А вот луна... ту земные страсти не пугали, светом своим так и лезла в щели заколоченных окон, уж больно ей хотелось узнать, что же делается внутри старого барского дома.
Ребятишки на коленях выползли на каменное темечко яра, прилипли животами к холодной его плешине, замерли...
Прямо, считай, перед носом сквозила чернотою большая дыра. Это, однако, тётка Перчиха, пробираясь в дом, оторвала внизу приколоченные на месте бывшей двери горбыли и, разведя их на стороны, оставила так до поры. Дыра, казалось, втягивала в себя тишину ночи. Злая, разбойничья тишина натянуто звенела над яром и ползла, ползла в чёрную дыру.
Голова к голове, подбирая штаны, двинулись мальчонки к чёрной глотке страшного Савватеева дома.

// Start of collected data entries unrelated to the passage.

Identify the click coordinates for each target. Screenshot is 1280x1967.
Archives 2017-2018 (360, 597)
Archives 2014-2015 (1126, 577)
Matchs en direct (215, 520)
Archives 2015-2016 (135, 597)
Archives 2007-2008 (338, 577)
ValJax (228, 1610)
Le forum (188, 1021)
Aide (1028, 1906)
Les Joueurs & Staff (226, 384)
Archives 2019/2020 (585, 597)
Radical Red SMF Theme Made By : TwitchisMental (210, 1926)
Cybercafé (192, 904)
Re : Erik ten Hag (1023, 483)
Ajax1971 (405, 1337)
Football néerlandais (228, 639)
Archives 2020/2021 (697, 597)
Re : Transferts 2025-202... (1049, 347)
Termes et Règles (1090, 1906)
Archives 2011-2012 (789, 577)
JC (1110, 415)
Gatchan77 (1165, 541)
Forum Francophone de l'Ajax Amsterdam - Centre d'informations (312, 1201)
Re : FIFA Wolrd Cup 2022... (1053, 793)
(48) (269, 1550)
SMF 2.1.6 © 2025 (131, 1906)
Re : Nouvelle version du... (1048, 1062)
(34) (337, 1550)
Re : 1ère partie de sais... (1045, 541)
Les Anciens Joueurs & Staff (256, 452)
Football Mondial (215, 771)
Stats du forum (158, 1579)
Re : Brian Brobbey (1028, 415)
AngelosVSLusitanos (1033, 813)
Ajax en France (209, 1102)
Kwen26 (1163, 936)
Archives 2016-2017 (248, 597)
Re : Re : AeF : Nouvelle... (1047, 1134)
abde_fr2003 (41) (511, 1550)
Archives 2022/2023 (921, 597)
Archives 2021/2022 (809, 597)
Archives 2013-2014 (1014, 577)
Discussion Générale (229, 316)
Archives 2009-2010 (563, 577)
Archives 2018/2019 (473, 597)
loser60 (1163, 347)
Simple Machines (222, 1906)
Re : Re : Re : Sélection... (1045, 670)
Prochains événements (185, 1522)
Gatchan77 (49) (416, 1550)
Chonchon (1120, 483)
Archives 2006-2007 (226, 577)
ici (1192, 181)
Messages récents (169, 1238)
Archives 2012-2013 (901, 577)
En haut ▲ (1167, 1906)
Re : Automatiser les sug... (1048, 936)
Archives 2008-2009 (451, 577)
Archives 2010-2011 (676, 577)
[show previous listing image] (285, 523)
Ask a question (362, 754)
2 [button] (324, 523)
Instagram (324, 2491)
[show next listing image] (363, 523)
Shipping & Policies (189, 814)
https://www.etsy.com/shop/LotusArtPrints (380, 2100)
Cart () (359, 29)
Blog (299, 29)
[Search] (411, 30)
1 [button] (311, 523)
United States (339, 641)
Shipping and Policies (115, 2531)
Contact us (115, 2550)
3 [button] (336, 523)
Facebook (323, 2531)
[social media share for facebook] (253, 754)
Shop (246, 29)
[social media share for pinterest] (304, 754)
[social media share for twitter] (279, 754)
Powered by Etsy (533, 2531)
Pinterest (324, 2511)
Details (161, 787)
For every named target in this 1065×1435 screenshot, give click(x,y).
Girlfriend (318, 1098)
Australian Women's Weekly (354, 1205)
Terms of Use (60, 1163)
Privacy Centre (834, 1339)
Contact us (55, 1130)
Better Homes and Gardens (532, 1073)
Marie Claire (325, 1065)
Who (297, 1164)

Она проглотила их обоих разом и осталась разверзнутой ждать, может, ещё добычи.
В давние-то времена от парадной двери барского дома поднимала гостей и хозяев наверх богатейшая резная лестница. Теперь та лестница и обломана была, и обобрана, и сама развалилась, и подняться на второй этаж можно было только «вподтяжку». Из нижней бывшей гостиной по крепким ещё крепёжным столбам надо было подтянуться до потолочного перекрытия, там протиснуться между широких досок и очутиться в барских опочивальнях. Лепные потолки оглядят тебя сверху донизу, за потрёпанными обоями станут шушукаться про тебя, как столетние хозяйские приживалки, хрупкие от давности газеты.
Тётке Перчихе такие фокусы не по летам. Где-то внизу она, рядом. А может, и Савватей с нею... Кажется, руку протяни — и упадёт на ладонь холодная капля с мокрой его бороды. А темнота в доме такая, что её можно попробовать языком: сырая, холодная, гнилая... а густющая! Промешай её весёлкою — потянется следом, как тесто.
Фимка с Лёнькой прокрались из парадной в гостиную. Там оказалось поприглядней: луна смотрела сквозь щели горбылей и резала темноту полосами света.
Неслышно ступать по половицам гостиной оказалось делом мудрёным: они и стонали, и пели всеми голосами.
Впритирку к стеночке пошли ребята глубже в дом, туда, где была когда-то барская кухня, где пахло плесневелой глиной, и дальше, в просторные, жадные барские кладовые. У дверного проёма кладовой Лёнька вдруг остановился, и Фимка больно обступил ему запятку. И тут-то встречь ребятам зашаркали осторожные тайные ноги. Смутное бормотание скоро стало различимым, и вот уж у самого порога кто-то сказал в темноте:
— Шишнадцать, однако... Ишь ты, суета пёстрая...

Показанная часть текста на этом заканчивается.